American early settler and rancher

Benjamin Dewell (October 27, 1821 – February 21, 1905) was an American early settler and rancher. Dewell and his wife, Celia H. Elliott, were the first white permanent settlers in Lake County, California. Dewell was a member of the "Bear Flag Party" and participated in the Bear Flag Revolt.

==Early life==
Benjamin Dewell was born in 1821 in Jefferson County, Ohio. In 1840, Dewell moved with his family to Indiana. He was hired in 1845 to serve as a drover for William Bell Elliott, based in Dade County, Missouri. That same year, Dewell traveled with Elliott and his family to California on a wagon train. Dewell settled in Napa County, California in October, spending the winter in Calistoga. In 1846, he moved to Sonoma.

==Bear Flag Rebellion and Mexican–American War==
By 1846, Dewell was living in Sonoma, California, where the Elliot family lived. Upon his arrival, Dewell became a supporter of the California Republic and fought in the Bear Flag Revolt. The wife of William Elliot provided flannel that would comprise the California Republic flag that was raised on the Sonoma Plaza on the day of the revolt and her daughter, Celia, would help sew the flag. After the revolt, Dewell joined John C. Frémont's California Battalion. The Battalion was sent to Los Angeles in late 1846. Upon arrival the Treaty of Cahuenga was signed, and there were no further armed conflicts of the Mexican–American War in California. Dewell returned to Sonoma, settling in Rancho Los Guilicos, where he would become involved in ranching.

==Life in Lake County==
Dewell married William Elliott's daughter, Celia, on May 5, 1850, in Santa Rosa, California. On May 24, 1854, the couple moved to Lake County, California. They were the first white people to move permanently to the county. On their move, they brought with them 22 horses and 100 cattle and the settled just north of the then village of Upper Lake, California. Dewell acquired the land by visiting Mariano Guadalupe Vallejo.
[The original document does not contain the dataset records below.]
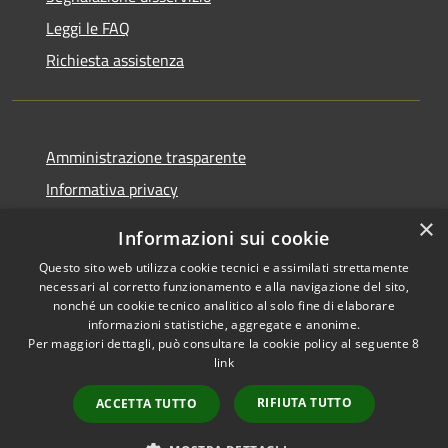
Leggi le FAQ
Richiesta assistenza
Amministrazione trasparente
Informativa privacy
Note legali
×
Informazioni sui cookie
Dichiarazione di accessibilità
Questo sito web utilizza cookie tecnici e assimilati strettamente
necessari al corretto funzionamento e alla navigazione del sito,
nonché un cookie tecnico analitico al solo fine di elaborare
informazioni statistiche, aggregate e anonime.
Per maggiori dettagli, può consultare la cookie policy al seguente
8
RSS
Copyright © 2026 • Comune di
link
Accessibilità
Albino • Powered by
Privacy
Municipium
Accesso
•
RIFIUTA TUTTO
ACCETTA TUTTO
Cookie
redazione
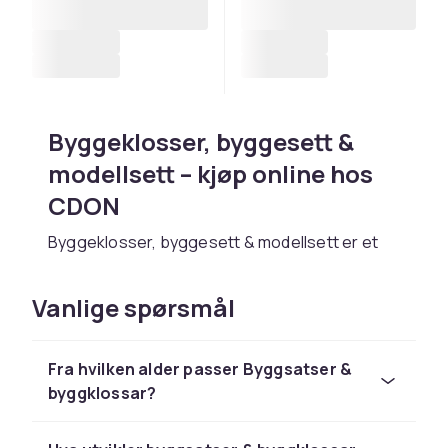
Byggeklosser, byggesett &
modellsett – kjøp online hos
CDON
Byggeklosser, byggesett & modellsett er et
populært leketøy hos CDON. Vi fører et stort
utvalg av byggeklosser, byggesett &
Vanlige spørsmål
modellsett fra LEGO, Barbie, Hot Wheels,
Playmobil og Schleich til konkurransedyktige
priser.
Fra hvilken alder passer Byggsatser &
byggklossar?
Velg byggeklosser, byggesett & modellsett
basert på barnets alder og interesser. Hos
CDON handler du trygt med rask levering og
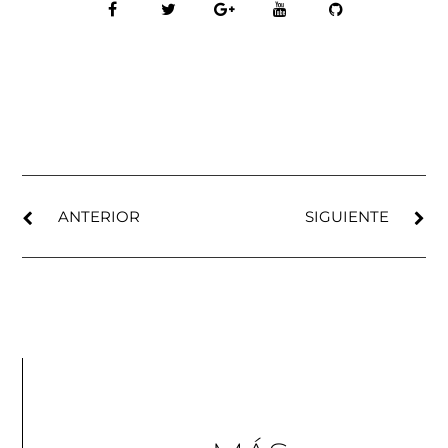
ANTERIOR
SIGUIENTE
He lived the remainder of his life at his ranch in Upper Lake. Dewell sold a portion of his ranch land to a Mr. McCray, which would become the founding plot of land for Upper Lake. Dewell was active in local politics, helping to shape local affairs with his opinion and advice. The Dewell's were not active churchgoers; however, they helped build the first founding churches of Upper Lake.

==Legacy==

Benjamin Dewell's papers are in the collection of the Society of California Pioneers.